Aber auch mit Timmermans waren die Staats- und Regierungschefs mehrerer der 24 Mitgliedsländer, über deren Köpfe hinweg Merkel, Macron, Sánchez und Rutte in Osaka entschieden hatten, nicht zufrieden. Vertreter Polens, Tschechiens, der Slowakei und Ungarns hatten sich bereits vorher gegen ihn ausgesprochen. Wahrscheinlich auch nicht zuletzt deshalb, weil sich der Experte für französische Literatur während seiner Zeit als "EU-Kommissar für Bessere Rechtssetzung, interinstitutionelle Beziehungen, Rechtsstaatlichkeit und die Grundrechtecharta" als Verfechter von Zwangsmaßnahmen gegen Budapest und Warschau exponiert hatte (vgl. EuGH: Unabhängigkeit der Justiz kann auch durch Richterruhestandsregeln beeinträchtigt werden).

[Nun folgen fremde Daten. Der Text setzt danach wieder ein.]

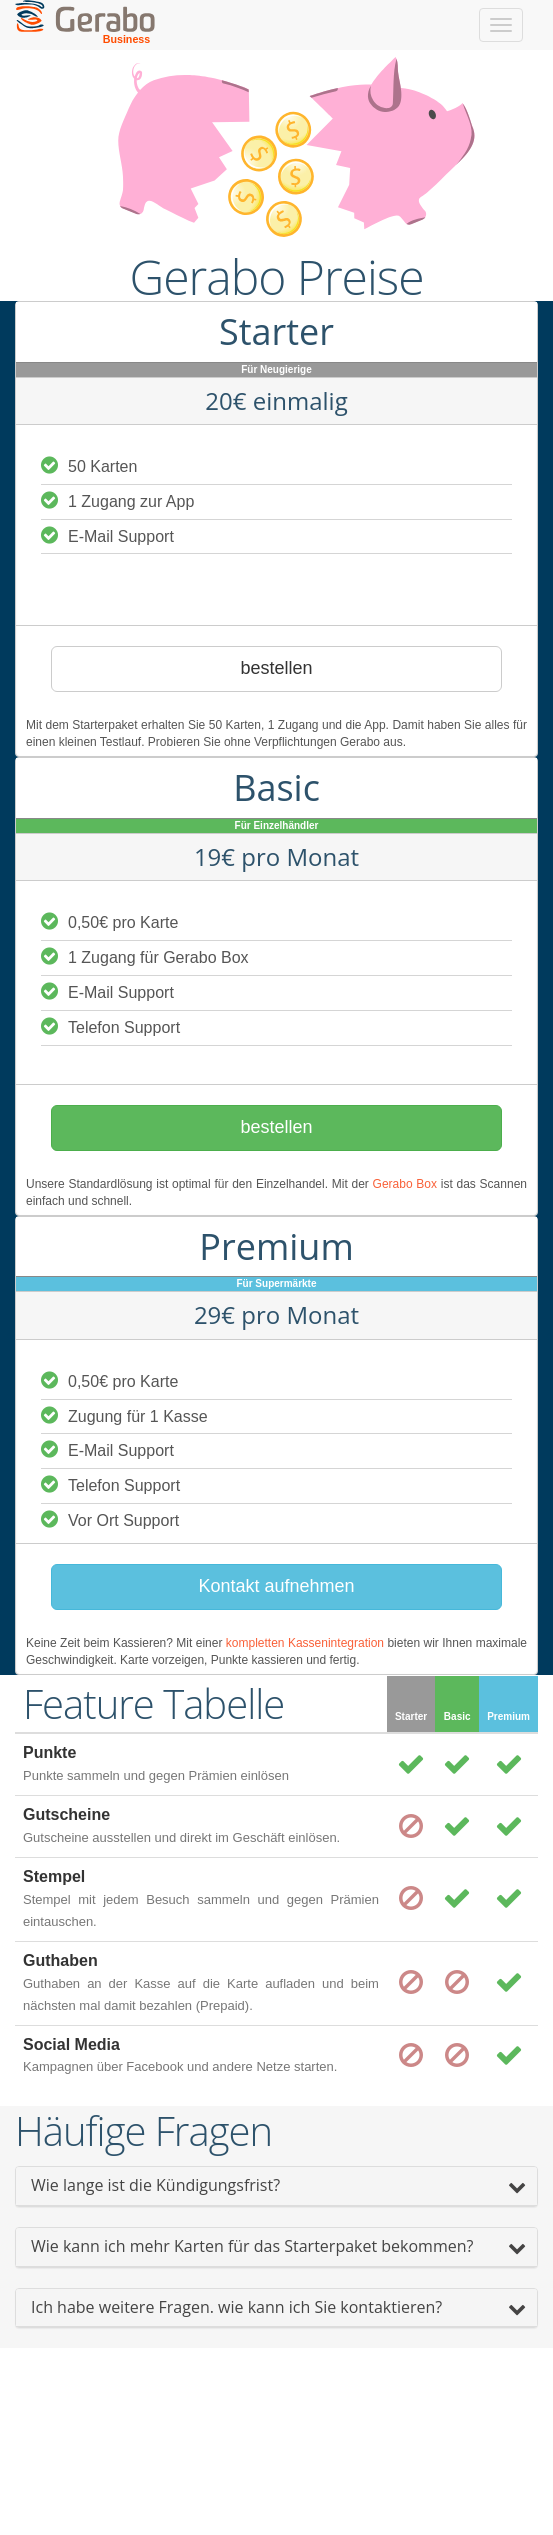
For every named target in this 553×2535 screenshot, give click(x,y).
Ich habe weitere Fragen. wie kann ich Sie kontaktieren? (236, 2307)
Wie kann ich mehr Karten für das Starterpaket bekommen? (252, 2246)
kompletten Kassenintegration (305, 1643)
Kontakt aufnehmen (276, 1586)
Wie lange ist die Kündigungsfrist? (155, 2185)
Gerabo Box (405, 1184)
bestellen (276, 668)
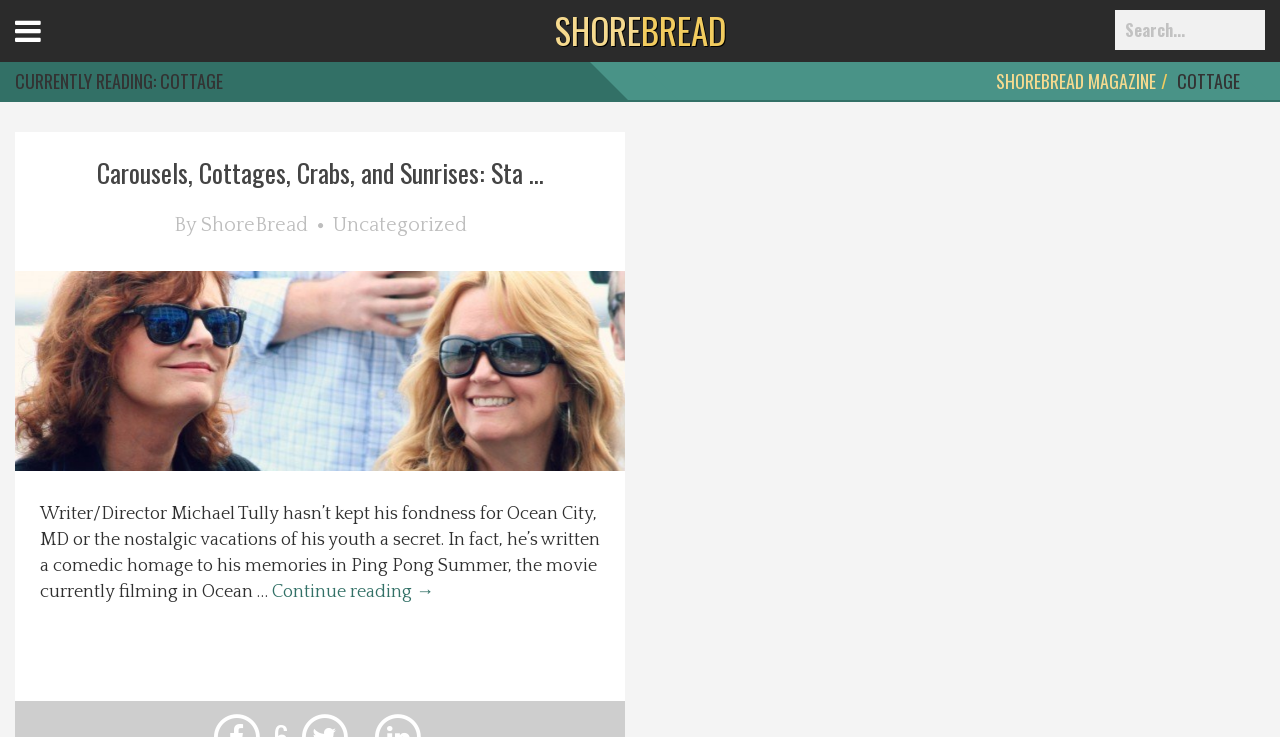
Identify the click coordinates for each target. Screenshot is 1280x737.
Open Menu (52, 49)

"Nicht der richtige, um Europa zu einen"
Die ungarische Europaministerin Judit Varga bezeichnete eine mögliche Ernennung Timmermann zum EU-Kommissionspräsidenten am Wochenende als "sehr schweren, sogar historischer Fehler", der ungarische Ministerpräsident Viktor Orbán warnte die EVP vor eine "Selbstzerstörung", wenn der Posten "an unseren größten Rivalen geht". Orbáns tschechischer Amtskollege Andrej Babiš meinte etwas zurückhaltender, Timmermans sei "nicht der richtige, um Europa zu einen", weil er seiner Region "nicht besonders positiv gegenübergestanden" sei. Vorbehalte gegen den Niederländer soll es auch in den Delegationen Italiens, Kroatiens, Rumäniens, Lettlands und Irlands geben.
Deshalb verzögerte sich der Beginn des Gipfels gestern mehrfach, weil es erst noch "Vorgespräche gab". Ab 23 Uhr bat der amtierende polnische EU-Ratspräsident Donald Tusk die Teilnehmer dann zu vertraulichen Vieraugengesprächen, die in Brüssel den Namen "Beichtstuhlverfahren" haben.
Medienberichten nach (die sich auf anonyme Informationen aus den Delegationen berufen) eroierte Tusk in diesen Vieraugengesprächen mit mäßigem Erfolg mögliche Mehrheiten für den irischen Ministerpräsidenten Leo Varadkar, den französischen Brexit-Chefunterhändlers Michel Barnier und die ehemalige bulgarische Weltbankchefin Kristalina Georgiewa. Das ging heute früh weiter- und blieb bis zum Nachmittag ohne Ergebnis. Dann wurde eine Pause verkündet, die bis Dienstagvormittag elf Uhr dauern soll.
Für den Tag darauf, den 3. Juli, hat der bisherige Europaparlamentspräsident Antonio Tajani die Wahl seines Nachfolgers angesetzt, die er angeblich nicht mehr verschieben will. Dieser Posten hängt mit dem des EU-Kommissionspräsidenten insofern zusammen, als er zu einem Verhandlungspaket gehört, das auch den Posten des EU-Ratspräsidenten, den des Chef der europäischen Zentralbank EZB, den der EU-Außenbeauftragten, die interessanteren Kommissarsstellen, deren Zuschnitte, und andere mögliche Zugeständnisse umfasst.